Resp support and other organ support - NIV etc.
You are the SHO in Ambulatory Care. You are asked to see Mrs Jacobs, a 56-year-old lady who has been referred in by her GP with a painful left calf. You are asked to review her and organise the appropriate investigations. She has noticed her left leg has become painful and swollen over the last few days. She has no past medical history that the GP is aware of.
What would you be thinking about in your differential and what would you like to ask in the patient’s history to help with this?
Top differential - DVT
Others - cellulitis, limb ischaemia, trauma, referred joint pain.
Will ask about timeline of pain, its character, elevating or worsening factors.

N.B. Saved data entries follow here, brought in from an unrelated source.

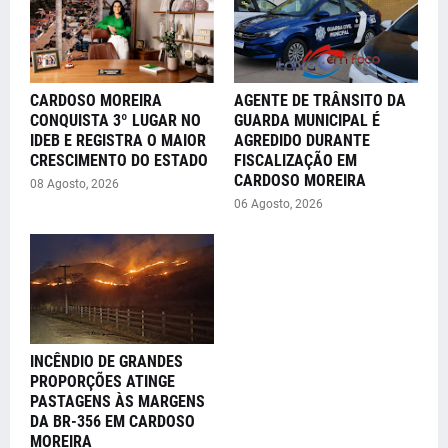
CARDOSO MOREIRA
AGENTE DE TRÂNSITO DA
CONQUISTA 3º LUGAR NO
GUARDA MUNICIPAL É
IDEB E REGISTRA O MAIOR
AGREDIDO DURANTE
CRESCIMENTO DO ESTADO
FISCALIZAÇÃO EM
CARDOSO MOREIRA
08 Agosto, 2026
06 Agosto, 2026
INCÊNDIO DE GRANDES
PROPORÇÕES ATINGE
PASTAGENS ÀS MARGENS
DA BR-356 EM CARDOSO
MOREIRA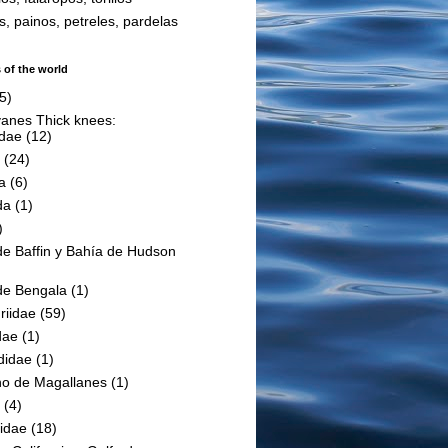
s, painos, petreles, pardelas
 of the world
5)
vanes Thick knees:
idae
(12)
(24)
a
(6)
da
(1)
)
de Baffin y Bahía de Hudson
de Bengala
(1)
riidae
(59)
dae
(1)
didae
(1)
ho de Magallanes
(1)
(4)
idae
(18)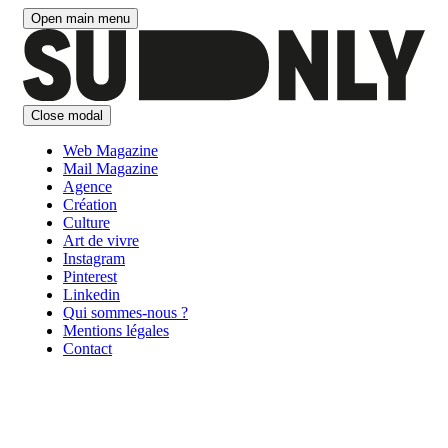
Aller
Open main menu
au
contenu
Close modal
Web Magazine
Mail Magazine
Agence
Création
Culture
Art de vivre
Instagram
Pinterest
Linkedin
Qui sommes-nous ?
Mentions légales
Contact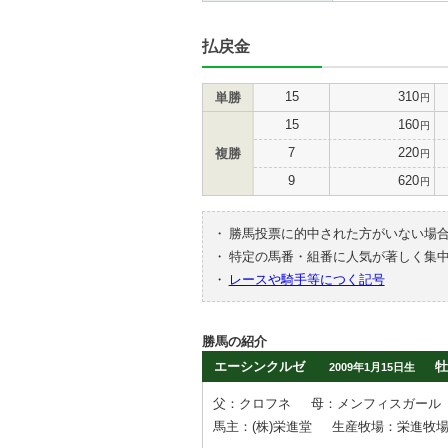
払戻金
15
310
単勝
円
15
160
円
7
220
複勝
円
9
620
円
・
勝馬投票に的中された方がいない場
・
特定の馬番・組番に人気が著しく集
・
レースや騎手等につく記号
勝馬の紹介
エーシンクルゼ
牡
2009年1月15日生
父：クロフネ
母：メンフィスガール
馬主：(株)栄進堂
生産牧場：栄進牧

Recent DVT risk factors - long travel, cancer, COCP/HRT, recent surgery, coagulopathy disorders.
Ensure no PE signs
You are the SHO in Ambulatory Care. You are asked to see Mrs Jacobs, a 56-year-old lady who has been referred in by her GP with a painful left calf. You are asked to review her and organise the appropriate investigations. She has noticed her left leg has become painful and swollen over the last few days. She has no past medical history that the GP is aware of.
What would you be looking for on exam?
A-E
Ensure no signs of resp distress or CP.
Assess for erythema, temp, site of pain, palpation of leg and examination of ankle and knee joints. Looking and palpated for peripheral oedema. Check peripheral pulses. Always comparing both legs.
Compare this to Wells score.
You are the SHO in Ambulatory Care. You are asked to see Mrs Jacobs, a 56-year-old lady who has been referred in by her GP with a painful left calf. You are asked to review her and organise the appropriate investigations. She has noticed her left leg has become painful and swollen over the last few days. She has no past medical history that the GP is aware of.
What investigations to arrange?
Dependent on wells score -
<4 - D-dimer then consider US doppler
>4 - straight to doppler
If chest symptoms - consider CTPA.
Bloods - FBC, CRP, LFTs and U+Es for infection, +/- lactate if septic of ischaemic limb
X-ray if acute bony injury concern
What is the benefit of the wells score?
Comprehensive and ojective assessment on a limb with ?DVT to rule out.
Its benefit is it allows the clinician to make a decision on blood testing with D-dimer against US doppler which is more expensive and may be more difficult to arrange.
If Wells score is >4, what is the management
Doppler if can get within 4 hrs.
If cannot get doppler if 4hrs - send D-dimer and treat with treatment dose tinz/DOAC and get doppler within 24 hrs. Would refer to local guidelines for best treatment options for tinz.
How would you counsel someone before starting anticoagulation?
Patients starting anticoagulation should be given both verbal and written information on how to use the type of anticoagulation; the duration of treatment; possible side effects and how to manage these; the effects of other medications and over-the-counter medications on their effects; making them aware that they should discuss its use with medical professionals before planned procedures or becoming pregnant.